Two percent pay raise included in 2004 budget proposal

As expected, the Bush administration Monday proposed a 2 percent across-the-board pay raise for federal employees in 2004.

Military employees will get an average 4.1 percent pay raise next year, under the Bush fiscal 2004 budget proposal, continuing the administration's trend of offering a larger pay raise to military personnel than to civil service employees. The 2 percent across-the-board pay raise spurns the 2.7 percent base pay raise set by the formula used to determine annual civil service pay raises. Before the pay raise measure was announced, several lawmakers moved to introduce legislation calling for military-civilian pay parity.

According to the administration, the current civil service system makes it difficult to attract and retain a more highly skilled workforce, and unfairly benefits mediocre employees because "pay and performance are generally unrelated."

"Exceptional employees find themselves locked in 'time-in-grade' pay prisons, as requirements dictate that performers stay at least one year at, say, a GS-12 level before moving, and then only as high as a GS-13," the administration said in the budget document. "Even worse, pay over the course of a federal career is heavily determined by the level at which a civil servant begins working."

The administration's budget proposal also calls for the creation of a $500 million fund, administered by the Office of Personnel Management, that agencies can draw from to raise the annual salaries of exceptional employees.

The proposed $500 million Human Capital Performance Fund would level the playing field and allow agencies to give performance-based raises in 2004. The raises would be permanent salary increases that also increase employees' pensions and their agencies' Thrift Savings Plan contributions. The measure would require legislative approval. Agencies would be required to submit plans to OPM that include details about how the money would be used to improve agency results, as well as reward high performers.

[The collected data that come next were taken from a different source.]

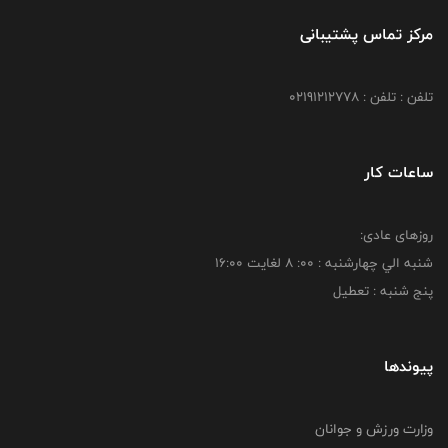
مرکز تماس پشتیبانی
تلفن : تلفن : 02191212778
ساعات کار
روزهای عادی:
شنبه الي چهارشنبه : 00: 8 لغايت 16:00
پنج شنبه : تعطیل
پیوندها
وزارت ورزش و جوانان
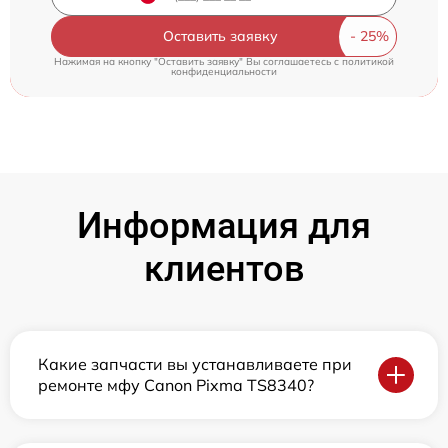
Оставить заявку
Нажимая на кнопку "Оставить заявку" Вы соглашаетесь c
политикой
конфиденциальности
Информация для
клиентов
Какие запчасти вы устанавливаете при
ремонте мфу Canon Pixma TS8340?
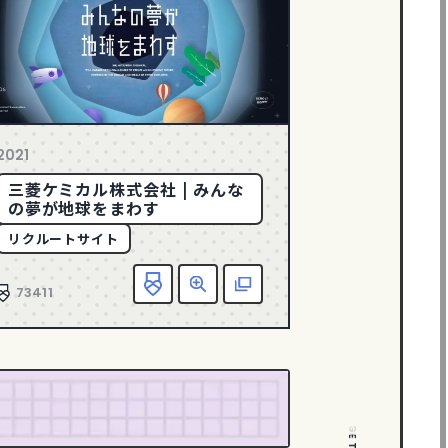
2021
三菱ケミカル株式会社 | みんな
の夢が地球をまわす
リクルートサイト
に入り追加
詳細
該当サイトへ
お気に入り追加
詳細
該当
73411
PAGE TOP
PAGE TOP
PAGE TOP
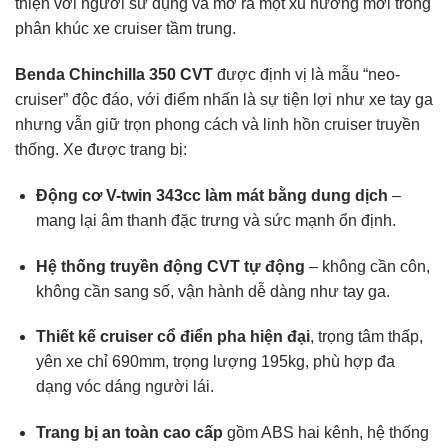
thiện với người sử dụng và mở ra một xu hướng mới trong
phân khúc xe cruiser tầm trung.
Benda Chinchilla 350 CVT
được định vị là mẫu “neo-
cruiser” độc đáo, với điểm nhấn là sự tiện lợi như xe tay ga
nhưng vẫn giữ trọn phong cách và linh hồn cruiser truyền
thống. Xe được trang bị:
Động cơ V-twin 343cc làm mát bằng dung dịch
–
mang lại âm thanh đặc trưng và sức mạnh ổn định.
Hệ thống truyền động CVT tự động
– không cần côn,
không cần sang số, vận hành dễ dàng như tay ga.
Thiết kế cruiser cổ điển pha hiện đại
, trọng tâm thấp,
yên xe chỉ 690mm, trọng lượng 195kg, phù hợp đa
dạng vóc dáng người lái.
Trang bị an toàn cao cấp
gồm ABS hai kênh, hệ thống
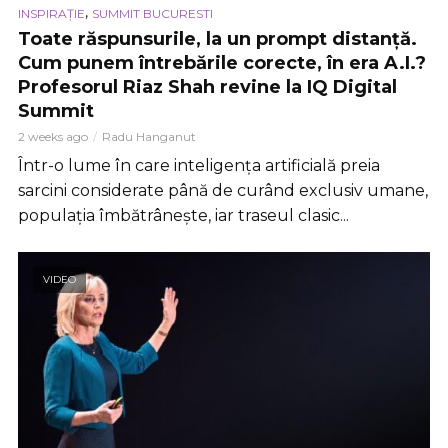
,
INSPIRAȚIE
SUMMIT BUCURESTI
Toate răspunsurile, la un prompt distanță.
Cum punem întrebările corecte, în era A.I.?
Profesorul Riaz Shah revine la IQ Digital
Summit
2 weeks ago
Radu Hanganut
Într-o lume în care inteligența artificială preia
sarcini considerate până de curând exclusiv umane,
populația îmbătrânește, iar traseul clasic...
VIDEO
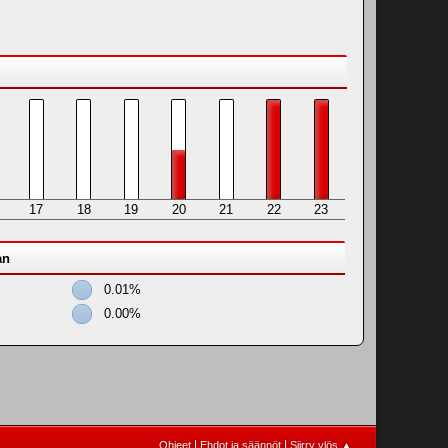
17
18
19
20
21
22
23
an
0.01%
0.00%
|
|
Ohjeet
Ehdot ja säännöt
Siirry ylös ▲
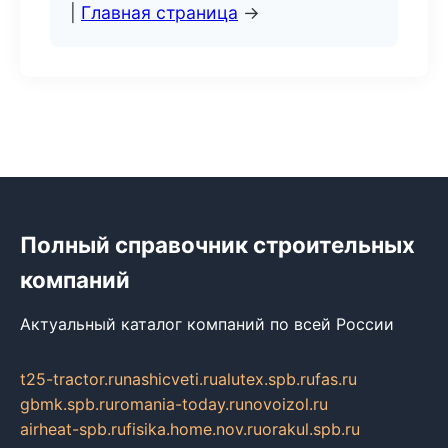
|
Главная страница
→
Полный справочник строительных
компаний
Актуальный каталог компаний по всей России
t25-tractor.ru
nashicveti.ru
alutex.spb.ru
fas.ru
gbmk.spb.ru
romania-today.ru
novoizol.ru
airheat-spb.ru
fisika.home.nov.ru
orakul.spb.ru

"Rewarding top employees and those with unusually important skills is preferable to the traditional method of evenly spreading raises across the federal workforce regardless of performance or contribution," administration officials said in the budget document.

Last year the Bush administration proposed a 2.6 percent pay raise for federal workers in fiscal 2003. Several lawmakers opposed that figure and eventually the House and a Senate panel approved a 4.1 percent pay raise, but Congress adjourned without passing the measure. In November, the administration announced it would give federal employees a 3.1 percent increase with no additional pay for workers based on labor costs in the areas where they work. House Minority Whip Steny Hoyer, D-Md., and several other lawmakers vowed to get a retroactive raise of 4.1 percent included in the fiscal 2003 omnibus appropriations bill still being ironed out in Congress.

Hoyer and National Treasury Employees Union President Colleen Kelley both expressed disappointment with the administration over the pay raise proposal, insisting that it would undercut morale.

The budget proposal also includes a plan to raise the salary cap of Senior Executive Service members and eliminate the six-step salary ladder system. Under federal law, salaries for the SES are capped at the third-highest pay level on the Executive Schedule, the five-level schedule on which salaries are set for members of Congress and executive branch political appointees. The Bush administration would raise the cap to the second-highest level of the schedule, which is $154,700 this year.